Collected data:
★ ★ ★
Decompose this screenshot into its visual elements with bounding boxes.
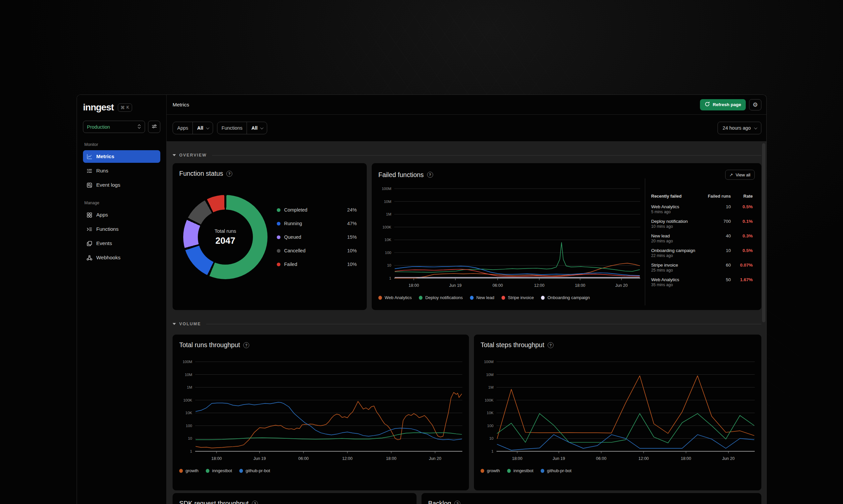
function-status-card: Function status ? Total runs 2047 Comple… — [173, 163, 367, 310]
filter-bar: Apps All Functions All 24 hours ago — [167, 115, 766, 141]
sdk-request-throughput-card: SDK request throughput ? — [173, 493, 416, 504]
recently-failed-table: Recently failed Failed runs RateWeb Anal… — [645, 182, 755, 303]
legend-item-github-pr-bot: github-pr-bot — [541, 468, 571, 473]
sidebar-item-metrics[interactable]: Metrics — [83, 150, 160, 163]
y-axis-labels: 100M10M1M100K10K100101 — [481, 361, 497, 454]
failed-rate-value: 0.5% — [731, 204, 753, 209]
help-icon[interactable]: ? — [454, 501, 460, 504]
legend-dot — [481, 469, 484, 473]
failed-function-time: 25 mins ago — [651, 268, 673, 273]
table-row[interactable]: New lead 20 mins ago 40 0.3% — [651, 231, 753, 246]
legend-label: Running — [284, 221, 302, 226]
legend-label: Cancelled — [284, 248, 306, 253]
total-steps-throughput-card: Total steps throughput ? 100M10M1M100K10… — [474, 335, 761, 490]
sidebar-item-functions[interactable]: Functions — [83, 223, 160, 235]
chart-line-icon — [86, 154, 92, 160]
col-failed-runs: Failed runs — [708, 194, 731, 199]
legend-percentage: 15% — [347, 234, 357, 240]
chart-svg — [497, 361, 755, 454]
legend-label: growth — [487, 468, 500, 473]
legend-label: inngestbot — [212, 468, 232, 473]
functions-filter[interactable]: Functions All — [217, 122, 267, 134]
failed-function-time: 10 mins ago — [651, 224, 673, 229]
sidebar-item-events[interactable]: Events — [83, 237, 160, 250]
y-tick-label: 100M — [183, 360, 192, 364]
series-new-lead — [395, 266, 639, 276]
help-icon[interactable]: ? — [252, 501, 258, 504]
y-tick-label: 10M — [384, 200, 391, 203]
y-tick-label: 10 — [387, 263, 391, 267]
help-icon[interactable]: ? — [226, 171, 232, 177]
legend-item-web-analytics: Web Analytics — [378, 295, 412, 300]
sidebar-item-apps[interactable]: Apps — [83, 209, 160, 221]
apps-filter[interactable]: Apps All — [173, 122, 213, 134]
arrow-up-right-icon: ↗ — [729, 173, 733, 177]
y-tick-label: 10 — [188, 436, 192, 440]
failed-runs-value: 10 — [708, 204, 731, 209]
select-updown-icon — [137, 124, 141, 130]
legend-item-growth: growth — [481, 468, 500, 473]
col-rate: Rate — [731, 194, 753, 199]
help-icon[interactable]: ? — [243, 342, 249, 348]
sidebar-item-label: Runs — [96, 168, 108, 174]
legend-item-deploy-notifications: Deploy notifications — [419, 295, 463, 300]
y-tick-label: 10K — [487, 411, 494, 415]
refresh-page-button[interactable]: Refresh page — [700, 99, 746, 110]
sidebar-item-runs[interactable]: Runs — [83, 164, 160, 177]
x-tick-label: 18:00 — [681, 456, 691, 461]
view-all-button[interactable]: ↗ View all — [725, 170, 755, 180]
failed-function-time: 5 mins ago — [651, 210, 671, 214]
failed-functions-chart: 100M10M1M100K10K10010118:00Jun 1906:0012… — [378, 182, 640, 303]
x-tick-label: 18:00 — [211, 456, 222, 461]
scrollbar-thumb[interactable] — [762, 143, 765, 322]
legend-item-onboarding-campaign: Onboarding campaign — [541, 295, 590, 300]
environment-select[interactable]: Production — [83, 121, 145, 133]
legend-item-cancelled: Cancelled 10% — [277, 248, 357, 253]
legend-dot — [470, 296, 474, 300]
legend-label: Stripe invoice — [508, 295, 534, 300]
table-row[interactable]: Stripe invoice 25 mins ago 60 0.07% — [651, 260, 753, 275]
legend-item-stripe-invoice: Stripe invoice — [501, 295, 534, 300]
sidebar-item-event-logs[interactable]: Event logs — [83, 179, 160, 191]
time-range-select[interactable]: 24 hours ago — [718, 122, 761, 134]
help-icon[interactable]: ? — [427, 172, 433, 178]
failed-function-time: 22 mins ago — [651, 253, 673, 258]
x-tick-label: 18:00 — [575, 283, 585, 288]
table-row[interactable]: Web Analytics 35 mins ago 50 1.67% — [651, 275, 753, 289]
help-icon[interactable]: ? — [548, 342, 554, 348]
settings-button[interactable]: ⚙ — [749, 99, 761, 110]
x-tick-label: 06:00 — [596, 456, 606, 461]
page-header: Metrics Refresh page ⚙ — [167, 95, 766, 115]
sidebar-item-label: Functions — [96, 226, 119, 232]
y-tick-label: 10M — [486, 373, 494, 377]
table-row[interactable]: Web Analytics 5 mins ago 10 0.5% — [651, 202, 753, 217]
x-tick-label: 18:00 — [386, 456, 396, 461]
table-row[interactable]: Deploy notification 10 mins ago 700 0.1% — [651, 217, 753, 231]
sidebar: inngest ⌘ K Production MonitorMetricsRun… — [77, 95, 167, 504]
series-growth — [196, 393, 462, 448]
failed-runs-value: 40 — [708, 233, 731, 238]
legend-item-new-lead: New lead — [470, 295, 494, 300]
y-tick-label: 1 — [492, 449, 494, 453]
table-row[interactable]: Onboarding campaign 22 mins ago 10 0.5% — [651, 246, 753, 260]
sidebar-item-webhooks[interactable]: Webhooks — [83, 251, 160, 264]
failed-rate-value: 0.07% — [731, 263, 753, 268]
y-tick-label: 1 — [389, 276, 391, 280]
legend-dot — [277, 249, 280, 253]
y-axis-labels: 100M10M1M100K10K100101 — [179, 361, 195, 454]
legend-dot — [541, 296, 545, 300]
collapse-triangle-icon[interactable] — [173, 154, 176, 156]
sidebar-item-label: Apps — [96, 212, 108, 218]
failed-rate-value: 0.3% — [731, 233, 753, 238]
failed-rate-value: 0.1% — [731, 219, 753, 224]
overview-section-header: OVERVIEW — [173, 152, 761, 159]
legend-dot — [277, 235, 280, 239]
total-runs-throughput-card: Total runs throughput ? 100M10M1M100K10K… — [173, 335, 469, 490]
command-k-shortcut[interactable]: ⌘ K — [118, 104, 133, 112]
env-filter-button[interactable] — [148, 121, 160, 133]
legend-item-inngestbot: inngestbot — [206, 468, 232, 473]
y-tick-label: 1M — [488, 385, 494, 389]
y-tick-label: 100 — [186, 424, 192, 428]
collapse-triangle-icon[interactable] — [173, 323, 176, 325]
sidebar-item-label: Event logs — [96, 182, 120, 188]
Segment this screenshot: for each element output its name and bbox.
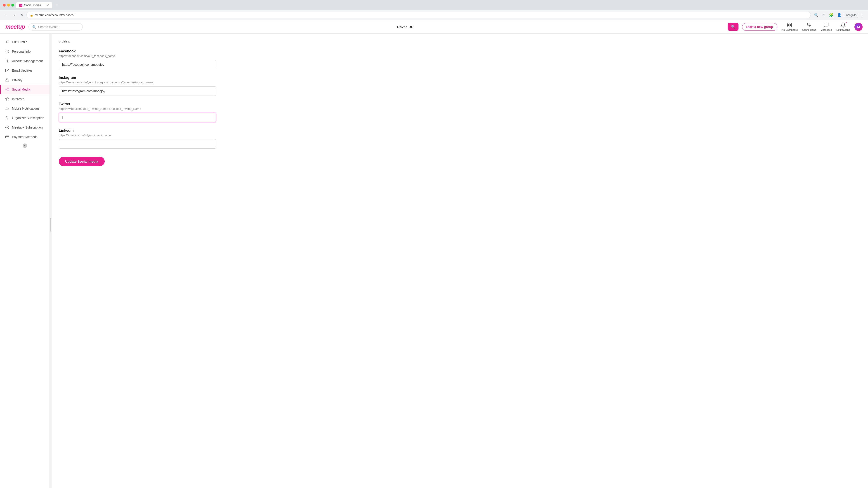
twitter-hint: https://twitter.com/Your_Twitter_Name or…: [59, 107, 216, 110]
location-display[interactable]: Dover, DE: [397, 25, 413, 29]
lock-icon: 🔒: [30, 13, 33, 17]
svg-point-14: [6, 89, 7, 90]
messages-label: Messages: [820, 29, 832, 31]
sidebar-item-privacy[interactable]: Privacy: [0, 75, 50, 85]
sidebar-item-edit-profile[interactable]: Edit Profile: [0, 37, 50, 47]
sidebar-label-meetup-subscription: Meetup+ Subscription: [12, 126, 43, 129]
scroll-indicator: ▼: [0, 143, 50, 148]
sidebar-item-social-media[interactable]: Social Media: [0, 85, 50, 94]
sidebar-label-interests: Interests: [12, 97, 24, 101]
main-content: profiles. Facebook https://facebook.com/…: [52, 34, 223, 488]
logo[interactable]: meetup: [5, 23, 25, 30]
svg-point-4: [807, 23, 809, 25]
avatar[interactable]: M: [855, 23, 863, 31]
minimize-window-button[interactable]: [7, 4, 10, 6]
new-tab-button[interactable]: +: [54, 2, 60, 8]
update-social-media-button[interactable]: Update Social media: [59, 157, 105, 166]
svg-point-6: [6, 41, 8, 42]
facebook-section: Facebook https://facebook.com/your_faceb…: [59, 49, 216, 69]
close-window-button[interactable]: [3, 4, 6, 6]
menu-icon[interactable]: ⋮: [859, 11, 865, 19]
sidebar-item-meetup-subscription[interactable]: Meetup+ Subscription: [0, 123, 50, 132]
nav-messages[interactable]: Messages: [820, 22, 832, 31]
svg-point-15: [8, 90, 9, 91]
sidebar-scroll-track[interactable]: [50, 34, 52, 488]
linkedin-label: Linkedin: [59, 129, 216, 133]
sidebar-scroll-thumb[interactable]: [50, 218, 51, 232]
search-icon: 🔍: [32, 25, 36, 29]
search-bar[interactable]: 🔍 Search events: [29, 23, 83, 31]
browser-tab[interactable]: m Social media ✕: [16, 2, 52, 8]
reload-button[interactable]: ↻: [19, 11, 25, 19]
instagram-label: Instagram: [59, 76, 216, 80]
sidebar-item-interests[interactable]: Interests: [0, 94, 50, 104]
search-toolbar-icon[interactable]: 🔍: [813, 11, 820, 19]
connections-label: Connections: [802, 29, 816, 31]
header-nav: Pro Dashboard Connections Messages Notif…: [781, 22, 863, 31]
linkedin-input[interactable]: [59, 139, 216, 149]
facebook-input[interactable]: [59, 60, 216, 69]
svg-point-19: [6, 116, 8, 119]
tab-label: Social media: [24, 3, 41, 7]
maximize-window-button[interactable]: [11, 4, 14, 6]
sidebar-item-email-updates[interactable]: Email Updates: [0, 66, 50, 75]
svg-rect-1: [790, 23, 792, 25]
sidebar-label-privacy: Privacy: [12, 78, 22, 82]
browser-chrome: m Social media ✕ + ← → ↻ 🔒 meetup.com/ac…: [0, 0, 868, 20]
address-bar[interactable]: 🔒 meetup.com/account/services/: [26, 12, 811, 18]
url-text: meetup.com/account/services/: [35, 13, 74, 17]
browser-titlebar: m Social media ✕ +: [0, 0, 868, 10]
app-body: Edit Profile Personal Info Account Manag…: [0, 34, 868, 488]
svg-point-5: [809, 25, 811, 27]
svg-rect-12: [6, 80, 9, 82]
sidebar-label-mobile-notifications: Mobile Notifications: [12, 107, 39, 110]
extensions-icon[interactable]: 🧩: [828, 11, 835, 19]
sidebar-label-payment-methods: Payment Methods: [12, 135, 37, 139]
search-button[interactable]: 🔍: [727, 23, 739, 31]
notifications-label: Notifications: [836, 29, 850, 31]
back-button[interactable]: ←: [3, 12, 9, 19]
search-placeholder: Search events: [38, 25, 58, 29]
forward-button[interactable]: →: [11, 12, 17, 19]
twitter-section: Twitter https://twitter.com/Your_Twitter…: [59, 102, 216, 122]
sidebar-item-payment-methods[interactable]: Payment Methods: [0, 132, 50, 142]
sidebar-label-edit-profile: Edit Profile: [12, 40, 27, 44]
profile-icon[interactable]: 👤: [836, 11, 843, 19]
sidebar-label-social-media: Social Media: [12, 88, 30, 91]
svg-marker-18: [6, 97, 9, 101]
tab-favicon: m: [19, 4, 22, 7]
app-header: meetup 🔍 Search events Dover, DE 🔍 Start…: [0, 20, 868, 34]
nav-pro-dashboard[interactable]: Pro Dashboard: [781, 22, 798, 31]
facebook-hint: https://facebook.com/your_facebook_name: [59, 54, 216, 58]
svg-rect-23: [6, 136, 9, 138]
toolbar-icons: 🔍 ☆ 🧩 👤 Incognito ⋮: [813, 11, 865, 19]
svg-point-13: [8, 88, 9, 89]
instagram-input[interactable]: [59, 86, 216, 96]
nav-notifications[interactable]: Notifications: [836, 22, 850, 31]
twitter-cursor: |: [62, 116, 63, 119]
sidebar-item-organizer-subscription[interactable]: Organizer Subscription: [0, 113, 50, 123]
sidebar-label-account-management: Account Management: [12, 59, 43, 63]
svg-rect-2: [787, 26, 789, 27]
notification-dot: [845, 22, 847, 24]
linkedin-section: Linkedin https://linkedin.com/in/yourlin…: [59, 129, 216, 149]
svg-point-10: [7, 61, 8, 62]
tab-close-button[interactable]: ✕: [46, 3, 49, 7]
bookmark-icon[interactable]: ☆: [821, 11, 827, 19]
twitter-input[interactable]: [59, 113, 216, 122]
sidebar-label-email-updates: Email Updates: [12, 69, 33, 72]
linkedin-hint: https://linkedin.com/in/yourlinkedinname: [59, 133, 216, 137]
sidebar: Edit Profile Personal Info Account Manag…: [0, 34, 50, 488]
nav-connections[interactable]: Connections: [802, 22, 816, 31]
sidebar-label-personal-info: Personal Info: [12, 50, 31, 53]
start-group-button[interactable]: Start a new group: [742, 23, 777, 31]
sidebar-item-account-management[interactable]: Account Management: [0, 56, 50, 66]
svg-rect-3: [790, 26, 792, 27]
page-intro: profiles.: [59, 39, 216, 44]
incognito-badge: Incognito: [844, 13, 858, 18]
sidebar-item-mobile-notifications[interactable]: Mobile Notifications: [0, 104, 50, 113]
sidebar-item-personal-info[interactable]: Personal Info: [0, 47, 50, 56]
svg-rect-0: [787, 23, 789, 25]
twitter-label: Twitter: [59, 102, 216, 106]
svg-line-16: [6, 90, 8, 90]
★ ★ ★
**Problem description**:
Find the lines above that contain the string "value" and answer with how many there are, nothing else.

**Worked solution**:
6